Havent used it on my board yet but I just found it... Any reviews on this?


----------



## cashmoney13 (Dec 10, 2008)

I just bought some SWIX wax as well... got it from Tramdock.com in a swix waxing kit with waxing iron, 3 waxes, a brush, and scraper. Got a [retty good deal on it all too.


----------



## scottland (Jan 8, 2008)

Bluebird wax. Period. Swix is great but it's $$$$. Bluebird is the closest I've found, and it's not expensive.

You absolutely have to scrap it off warm though; if you let it set, it becomes bulletproof


----------



## NYCboarder (Jan 26, 2008)

Hertel Super Hotsauce All temp wax


----------



## Suburban Blend (Feb 23, 2008)

comes with a scraper!


----------



## Guest (Jan 9, 2009)

i've been using swix all temp because it's what they sell at my local shop. it is definitely expensive, but seems to do its job well.


----------



## squishydonut (Nov 13, 2007)

is there a decent long lasting all-temp out there?


----------



## Rocan (Dec 3, 2008)

ive been using Dakine all temp... its OK...

im seriously a click away from buying some super hot sauce wax... heard so much good about it.

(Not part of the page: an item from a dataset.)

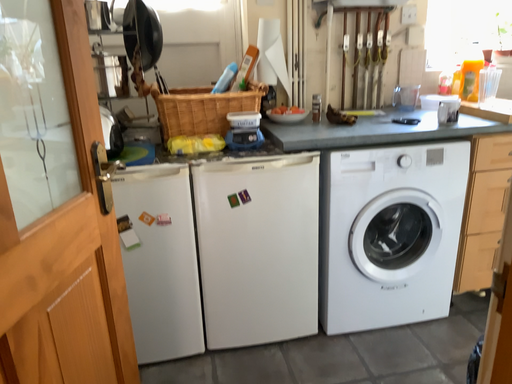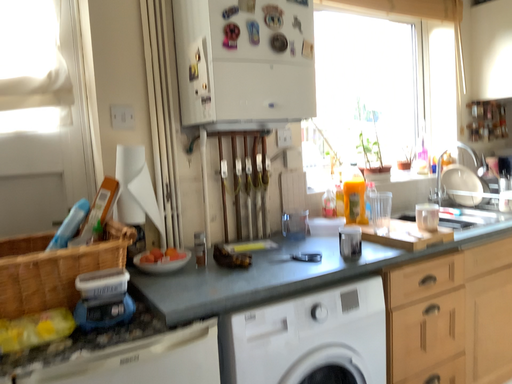 Question: How did the camera likely rotate when shooting the video?

Choices:
 (A) rotated right
 (B) rotated left

Answer: (A)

why is graphite wax hard to work with?


----------



## legallyillegal (Oct 6, 2008)

Graphite wax must be crayoned (dripping not recommended).

I hate crayoning.


----------



## Rocan (Dec 3, 2008)

legallyillegal said:


> Graphite wax must be crayoned (dripping not recommended).
> 
> I hate crayoning.


yeah crayoning is a bit annoying, but ive found that it gets on more evenly with less scraping in the end.

can anyone reccomend the best graphite wax? and is it better then hertels?


----------



## Guest (Jan 11, 2009)

Anyone used both Bluebird and Hertel's Super Hot Sauce? if so which one is better and a better value?


----------



## AAA (Feb 2, 2008)

Various Swix waxes are a favorite. Had something called Demon Seed last year (all temp), which I also liked, but haven't seen since. Lately, I've been trying to burn my way through a pack of Toko all-temp, which I'm not particularly fond of.


----------



## squishydonut (Nov 13, 2007)

how much longer lasting is bluebird wax? about to grab a few of that soy wax. 

and when people say, "scrape it when it's warm" are we talking about finishing spreading it around, then scrape tip to tail when it's still soft immediately after you spread it around?

same with going over with a brush?


----------



## Grizz (Nov 10, 2008)

mtmgiants said:


> im just wondering what wax everyone uses.... any suggestions for what wax you use, looking for all temp wax since i ride the ice coast and one day could go from slush in the morning to ice at night. thanks!


Candle, Bee's and possibly ear.


----------